| Category: General
Not surprisingly, students in the affected classrooms learned more than they have all year.
Old School Texas Police Chief: Ok we’ll position 3 officers by the southern window here and 2 by each door perpendicular side of the room and get them in a fatal funnel. That’ll teach those c00ns to try and teach their CRT nonsense-
Police Officer with Average intelligence: Uh, Chief. I think we’re dealing with **actual** raccoons here. You know, trash pandas.
Old School Texas Police Chief: Oh god, you mean they’re part of the CCP?!
“I once saw a pack of wild dogs take over and successfully run a Wendy’s!”

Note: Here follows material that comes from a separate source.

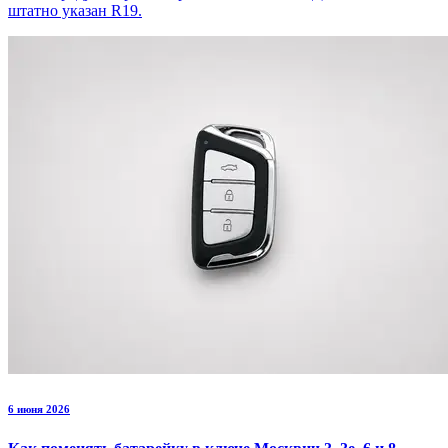
штатно указан R19.
6 июня 2026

They’re doing their best, okay?
Texas GOP desperately trying to figure out how to make sure those raccoons have guns. To protect the children, of course.
Good pets for biology class.
Someone should make a clip of this with the sound track from “The Good the Bad And the Ugly.” You have the students, the raccoon and the cops.
Did the animal control wait hours before doing anything?
“The raccoon problem is under control. They have their part of the town and we have ours.”
They were removed quickly after asserting that women might be people too.
Don’t worry, the police will move in within the next 5-6 hours once the racoons have already done their damage and moved on.
Where’s Leslie Knope when you need her
Considering the teacher shortage and the fact that TX despises public education, Gov Abbot has declared that they are now teachers!